Furthermore, I have made such a universal one, but it of the “manual” type. It is based on a LM317 with a multiturn potentiometer as current limiter (see photo “old manual charger”). It works fine as long as I constantly keep an eye on the milli-ampere display and on my wristwatch to track the charging time. Because the cell voltage raises during charging, I have to constantly adjust the potentiometer. It is this I want to be automated, so I can do something else, like designing new electronic proposals.
And I think most of the readers of this proposal like to have that also. And like me, they know enough about rechargeable batteries how to correctly charge them in a user unfriendly way. The universal button cell charger will have to let you and me set the parameters and then execute the charging according to our settings, being that in or out the limits of the button cells.
That brings this proposal to the following …
Specifications
First: a universal button cell place holder. Cells with a nominal voltage from 1.2 to 3.6 Volt must be able to be charged. The maximum cell capacity is 180 mAh.
Second: charge current to be set in the range of 1 to 180 mA.
Third: charging time to be set in hours and minutes, ranging form 00:00 to 14:00.
Fourth: setting of a maximum cell voltage, after which some sort of “constant voltage” charging follows.
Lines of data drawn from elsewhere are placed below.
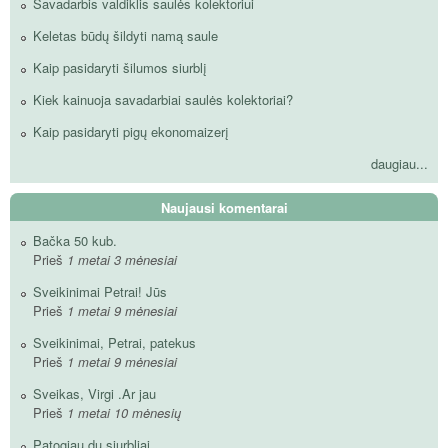
Savadarbis valdiklis saulės kolektoriui
Keletas būdų šildyti namą saule
Kaip pasidaryti šilumos siurblį
Kiek kainuoja savadarbiai saulės kolektoriai?
Kaip pasidaryti pigų ekonomaizerį
daugiau...
Naujausi komentarai
Bačka 50 kub.
Prieš
1 metai 3 mėnesiai
Sveikinimai Petrai! Jūs
Prieš
1 metai 9 mėnesiai
Sveikinimai, Petrai, patekus
Prieš
1 metai 9 mėnesiai
Sveikas, Virgi .Ar jau
Prieš
1 metai 10 mėnesių
Patogiau du siurbliai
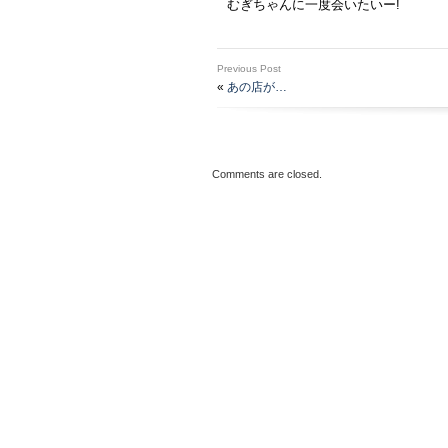
むぎちゃんに一度会いたいー!
Previous Post
«
あの店が…
Comments are closed.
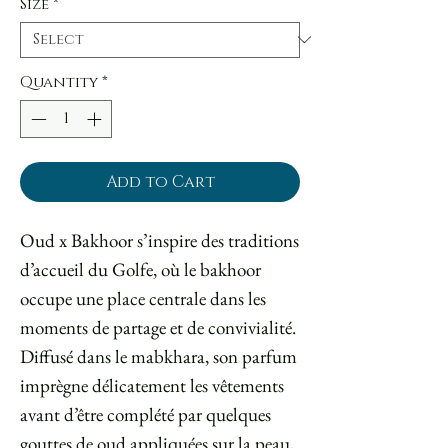
Size
*
Quantity
*
Add to Cart
Oud x Bakhoor s’inspire des traditions
d’accueil du Golfe, où le bakhoor
occupe une place centrale dans les
moments de partage et de convivialité.
Diffusé dans le mabkhara, son parfum
imprègne délicatement les vêtements
avant d’être complété par quelques
gouttes de oud appliquées sur la peau,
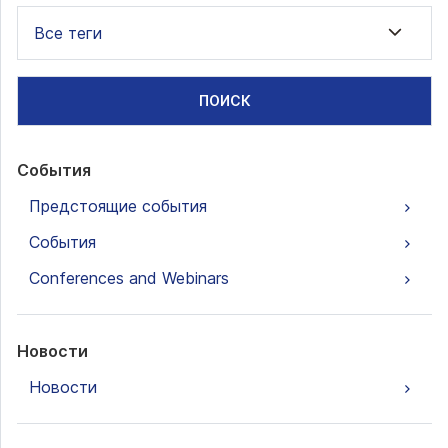
Все теги
ПОИСК
События
Предстоящие события
События
Conferences and Webinars
Новости
Новости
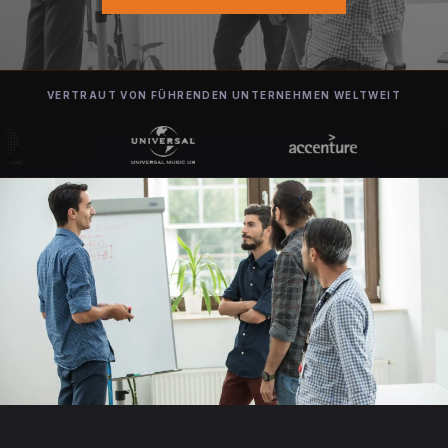
VERTRAUT VON FÜHRENDEN UNTERNEHMEN WELTWEIT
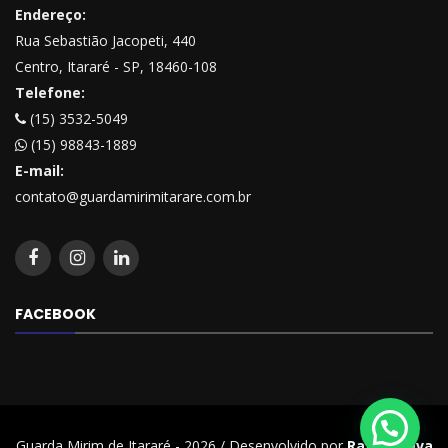
Endereço:
Rua Sebastião Jacopeti, 440
Centro, Itararé - SP, 18460-108
Telefone:
(15) 3532-5049
(15) 98843-1889
E-mail:
contato@guardamirimitarare.com.br
FACEBOOK
Guarda Mirim de Itararé - 2026 / Desenvolvido por
Rafael Beva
Fifth: a temperature protecting of the cell which can be set at a level from 20 to 50 degrees celcius.
Sixth: power supply must be 12V dc (to be able to connect it to my “mini-accu”, which is charged by a small solar panel).
Seventh: It will be very hard to realize all this without a microcontroller. That controller should be a ATMEGA328P, the heart of the Arduino UNO.
Eight: if possible the whole proposal is to be realized on a holes- or strips-print, avoiding high costs for a dedicated PCB.
Hardware
First I discuss the universal button cell placeholder. In my old (“manual”) button cell charger I already solved that problem: a clothespeg is used on which at both arms thumbtacks are driven through. The thumbtack should be of a conducting metal (copper). Connections wires can be easely soldered to them. See the photos “clotchespeg as universal clamp” and “clothespeg detail with ptc” for details of this really universal cell holder. For the temperature sensor I used a ptc in mini-TO92 housing still lying around in a cigarbox with leftover parts. But you might also use some kind of (small) NTC. In that case you should exchange the temperature resistor and R9. I drilled two small holes in the clotchespeg for its terminal wires, covered them with shrink sleeve and fixed all wires with two thick layers of universal glue. All the four wires are led through the metal clamp as a kind of strain relief.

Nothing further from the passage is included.